At the University of Pittsburgh, something quietly noteworthy occurs around this time every year. Faculty members gather proposals and submit them to a competitive review process that doesn’t receive nearly enough public attention. Some of them are motivated by a new idea, while others have years of frustration with the way some subjects are taught. The Innovation in Education Awards, administered by the Provost’s Advisory Council on Instructional Excellence, are one of those institutional initiatives that, despite their seeming bureaucracy, frequently result in truly fascinating work.
This cycle’s deadline, which is Sunday, February 15, 2026 at 11:59 p.m., is getting close enough that any faculty member who is still working on their proposal should probably stop reading this and return to their draft. For everyone else, however, it’s important to take a moment to comprehend what this award truly stands for and why the themes underlying this year’s submissions feel particularly relevant.
Plan for Pitt 2028, the university’s continuous pursuit of academic excellence, encompasses the program. This context is important because it indicates that these aren’t isolated classroom experiments. The council has been quite clear about what it hopes to see this cycle, and they are intended to link research with practice. In particular, generative AI is at the forefront—not as a catchphrase, but as an actual educational inquiry. Instead of merely making things seem more contemporary, how can you use it in ways that genuinely enhance students’ learning? Projects that make a serious effort to address that are given priority.
This framing has a certain honesty to it. Over the past two years, universities have had to deal with AI in an awkward way. They have either banned it, tolerated it, or changed their academic integrity policies in a panic. Pitt appears to be adopting a different stance: support the faculty members who wish to learn how to make the most of it. It remains to be seen if that yields results, but it feels right.

This year, experiential learning—the hands-on, immersive type that takes students outside of lecture halls and into real-world scenarios where the stakes feel real—is more popular than artificial intelligence. reflective experiences outside of conventional settings, community-engaged learning, and service components. Although this category seems straightforward, it is actually quite challenging to design effectively, particularly at scale. High-enrollment courses are specifically mentioned as a priority area, which suggests the council is aware that innovation tends to cluster around small seminars while the crowded introductory courses — where most students actually spend their time — get left behind.

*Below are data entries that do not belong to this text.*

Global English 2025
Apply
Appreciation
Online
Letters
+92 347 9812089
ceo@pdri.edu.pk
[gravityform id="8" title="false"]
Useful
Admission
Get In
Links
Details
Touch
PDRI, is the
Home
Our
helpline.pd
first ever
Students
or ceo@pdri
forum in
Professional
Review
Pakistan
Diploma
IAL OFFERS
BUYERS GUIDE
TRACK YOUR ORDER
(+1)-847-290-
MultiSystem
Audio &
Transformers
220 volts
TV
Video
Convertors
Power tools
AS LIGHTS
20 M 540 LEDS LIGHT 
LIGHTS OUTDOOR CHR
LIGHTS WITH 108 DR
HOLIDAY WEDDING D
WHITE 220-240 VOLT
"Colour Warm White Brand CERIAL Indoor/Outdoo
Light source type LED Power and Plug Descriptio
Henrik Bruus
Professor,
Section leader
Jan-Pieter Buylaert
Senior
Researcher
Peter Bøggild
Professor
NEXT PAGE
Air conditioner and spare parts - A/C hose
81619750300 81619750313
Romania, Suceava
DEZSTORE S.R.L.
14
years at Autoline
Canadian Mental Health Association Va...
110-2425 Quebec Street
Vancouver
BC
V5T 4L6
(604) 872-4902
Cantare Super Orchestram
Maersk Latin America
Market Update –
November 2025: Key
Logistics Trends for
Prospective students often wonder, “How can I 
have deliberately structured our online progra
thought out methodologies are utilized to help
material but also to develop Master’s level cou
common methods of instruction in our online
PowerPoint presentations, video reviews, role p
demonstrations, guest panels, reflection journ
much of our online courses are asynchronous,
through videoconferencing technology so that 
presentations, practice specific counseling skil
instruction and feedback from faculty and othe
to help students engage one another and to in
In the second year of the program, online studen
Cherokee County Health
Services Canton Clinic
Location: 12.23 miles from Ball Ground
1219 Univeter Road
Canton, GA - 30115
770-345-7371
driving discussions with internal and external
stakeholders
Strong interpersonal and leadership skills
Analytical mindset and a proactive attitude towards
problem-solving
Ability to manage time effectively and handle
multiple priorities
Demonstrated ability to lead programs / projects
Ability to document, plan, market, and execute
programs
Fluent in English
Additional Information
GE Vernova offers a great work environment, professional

The push for organized communication across differences is one area that sticks out as subtly ambitious. According to the proposal language, it is “constructive and meaningful discourse” between students with different disciplinary perspectives, demographics, and personal backgrounds. It’s the kind of thing that is genuinely difficult to implement in a real classroom but simple to list in a grant call. However, it seems that Pitt is wagering that some of its faculty members are capable of doing this and are deserving of funding to give it a shot.

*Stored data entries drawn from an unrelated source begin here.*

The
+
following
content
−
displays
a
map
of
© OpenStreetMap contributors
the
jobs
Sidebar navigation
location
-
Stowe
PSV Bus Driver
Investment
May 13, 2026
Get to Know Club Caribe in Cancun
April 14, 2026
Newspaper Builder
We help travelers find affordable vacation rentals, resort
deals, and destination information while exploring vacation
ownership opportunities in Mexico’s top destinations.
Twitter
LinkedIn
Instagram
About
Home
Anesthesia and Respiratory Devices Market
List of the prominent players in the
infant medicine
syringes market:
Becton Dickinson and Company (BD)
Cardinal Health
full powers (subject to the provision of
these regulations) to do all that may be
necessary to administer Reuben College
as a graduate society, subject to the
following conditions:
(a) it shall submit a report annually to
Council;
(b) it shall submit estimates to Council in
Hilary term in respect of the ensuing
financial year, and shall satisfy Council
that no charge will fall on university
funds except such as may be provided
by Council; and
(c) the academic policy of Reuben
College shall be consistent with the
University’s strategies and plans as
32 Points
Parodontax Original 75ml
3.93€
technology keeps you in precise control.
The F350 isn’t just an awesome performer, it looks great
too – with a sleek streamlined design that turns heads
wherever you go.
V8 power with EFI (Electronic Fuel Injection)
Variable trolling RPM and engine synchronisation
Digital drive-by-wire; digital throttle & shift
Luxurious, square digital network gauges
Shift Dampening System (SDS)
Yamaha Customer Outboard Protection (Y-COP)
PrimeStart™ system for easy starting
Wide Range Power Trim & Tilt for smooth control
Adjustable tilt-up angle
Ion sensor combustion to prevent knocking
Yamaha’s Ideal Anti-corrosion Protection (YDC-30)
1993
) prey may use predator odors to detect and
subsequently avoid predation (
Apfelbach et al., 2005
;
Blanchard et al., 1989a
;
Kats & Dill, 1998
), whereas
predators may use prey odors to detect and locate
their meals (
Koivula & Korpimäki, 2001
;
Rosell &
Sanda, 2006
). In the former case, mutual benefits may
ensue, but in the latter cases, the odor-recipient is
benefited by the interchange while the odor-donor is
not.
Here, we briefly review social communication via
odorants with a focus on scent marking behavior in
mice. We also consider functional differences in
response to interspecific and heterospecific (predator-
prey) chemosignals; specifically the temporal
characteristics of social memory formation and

All full-time and part-time faculty members are eligible, and notably, proposals that were rejected in the previous three years are eligible for revision and resubmission. This is a noteworthy detail because it indicates that the program is more interested in perseverance, improvement, and concepts that merit further consideration than in novelty for its own sake.
Before the council reviews applications, they go through InfoReady Review, where the Teaching Center assesses each one for pedagogical and practical viability. Proposals with innovative concepts but shaky execution are often caught by that layer of review. Even though it puts more strain on an already tight timeline, it’s a reasonable filter.
Every year, it’s not just the funding that makes this award worthwhile to watch. It’s a map that shows where serious educators believe the true issues are.